UK Finance director of mortgages Jackie Bennett gave a speech at the trade association’s annual mortgage dinner on 3 December, in which she stated a hope for the FCA to take a hands-off approach to the direction of travel of fintech.
Pointing to the forthcoming publication of the regulator’s mortgage market study, due in the first quarter of 2019, Bennett said, “One of the things I hope the final report doesn’t say is what the direction of travel on fintech should be.
“There are some interesting and exciting developments in this area with more to come in the next few months and it would be a shame if the regulator inadvertently cut across allowing this market to develop in its own way to meet market needs,” she added.
The speech as a whole was wide-ranging and looked back at a busy year and what Bennett saw as key events in UK Finance’s calendar for 2019.

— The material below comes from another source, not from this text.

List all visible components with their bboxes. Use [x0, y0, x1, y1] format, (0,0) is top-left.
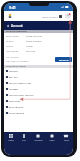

Aside from the aforementioned report, Bennett listed seeing the CMA’s response to the Citizen’s Advice Super Complaint, drafting a response to the FCA’s fair pricing discussion paper, and looking out for the regulator’s paper on vulnerability as expectations for next year, along with continued work on the understanding of the impact of the transition from LIBOR to SONIA, which is marked for the end of 2021.
“We know that some customers are on LIBOR-linked mortgages and it is vital that there is a smooth transition for them,” Bennett commented.
Bennett also touched on Brexit, saying that: “UK Finance and the industry have worked closely with the FCA and government to mitigate the cliff edge risks associated with a ‘no-deal’ Brexit.
“However, a no-deal outcome would still cause significant disruption for firms and their customers on both sides of the Channel, which is why we strongly support a managed exit together with an appropriate implementation period. Parliament now has a responsibility to prevent a deeply damaging no-deal Brexit.”
Victories in 2018 included, Bennett said, delivery of a voluntary industry agreement with the BSA and Imla to help existing borrowers on reversion rates.
“However,” she added, “there are thousands more customers with inactive lenders or unregulated owners that we are currently unable to help, even if they can demonstrate they are successfully making higher payments.
“We continue to explore with the FCA what might be possible for these customers. But this is likely to require Handbook changes at the very least, and possibly legislative changes. We know the FCA and Treasury are actively considering this important issue.”